▶ [Task]: Please copy, exactly as they appear below, the lines from the one containing "The height and" through the one containing "What do you see at coordinates (1284, 56)".

Dataset entries:
━━━━

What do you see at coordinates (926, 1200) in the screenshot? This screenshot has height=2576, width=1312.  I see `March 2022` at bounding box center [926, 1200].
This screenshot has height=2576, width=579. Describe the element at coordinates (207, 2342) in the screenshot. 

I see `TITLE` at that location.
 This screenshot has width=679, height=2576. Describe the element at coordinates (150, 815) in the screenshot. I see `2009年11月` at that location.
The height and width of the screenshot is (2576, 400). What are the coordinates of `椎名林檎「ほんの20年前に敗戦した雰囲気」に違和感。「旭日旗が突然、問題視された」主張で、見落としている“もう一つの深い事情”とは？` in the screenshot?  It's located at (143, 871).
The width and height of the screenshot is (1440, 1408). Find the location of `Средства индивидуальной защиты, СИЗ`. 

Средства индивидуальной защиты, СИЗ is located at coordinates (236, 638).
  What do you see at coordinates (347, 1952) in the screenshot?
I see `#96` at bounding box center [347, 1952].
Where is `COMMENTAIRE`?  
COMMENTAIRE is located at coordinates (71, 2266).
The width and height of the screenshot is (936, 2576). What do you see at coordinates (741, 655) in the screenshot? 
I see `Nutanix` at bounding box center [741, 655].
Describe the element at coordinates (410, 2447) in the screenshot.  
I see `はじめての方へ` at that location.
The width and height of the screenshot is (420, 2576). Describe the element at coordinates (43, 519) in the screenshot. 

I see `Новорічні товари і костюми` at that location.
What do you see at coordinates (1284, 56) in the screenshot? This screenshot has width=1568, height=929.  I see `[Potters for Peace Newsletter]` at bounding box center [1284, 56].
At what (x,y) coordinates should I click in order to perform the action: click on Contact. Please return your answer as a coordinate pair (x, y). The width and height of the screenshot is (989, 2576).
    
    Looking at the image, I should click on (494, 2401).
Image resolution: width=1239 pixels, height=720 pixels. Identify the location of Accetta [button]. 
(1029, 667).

━━━━

▶ [Response area]:
The height and width of the screenshot is (2576, 400). What are the coordinates of `椎名林檎「ほんの20年前に敗戦した雰囲気」に違和感。「旭日旗が突然、問題視された」主張で、見落としている“もう一つの深い事情”とは？` in the screenshot?  It's located at (143, 871).
The width and height of the screenshot is (1440, 1408). Find the location of `Средства индивидуальной защиты, СИЗ`. 

Средства индивидуальной защиты, СИЗ is located at coordinates (236, 638).
  What do you see at coordinates (347, 1952) in the screenshot?
I see `#96` at bounding box center [347, 1952].
Where is `COMMENTAIRE`?  
COMMENTAIRE is located at coordinates (71, 2266).
The width and height of the screenshot is (936, 2576). What do you see at coordinates (741, 655) in the screenshot? 
I see `Nutanix` at bounding box center [741, 655].
Describe the element at coordinates (410, 2447) in the screenshot.  
I see `はじめての方へ` at that location.
The width and height of the screenshot is (420, 2576). Describe the element at coordinates (43, 519) in the screenshot. 

I see `Новорічні товари і костюми` at that location.
What do you see at coordinates (1284, 56) in the screenshot? This screenshot has width=1568, height=929.  I see `[Potters for Peace Newsletter]` at bounding box center [1284, 56].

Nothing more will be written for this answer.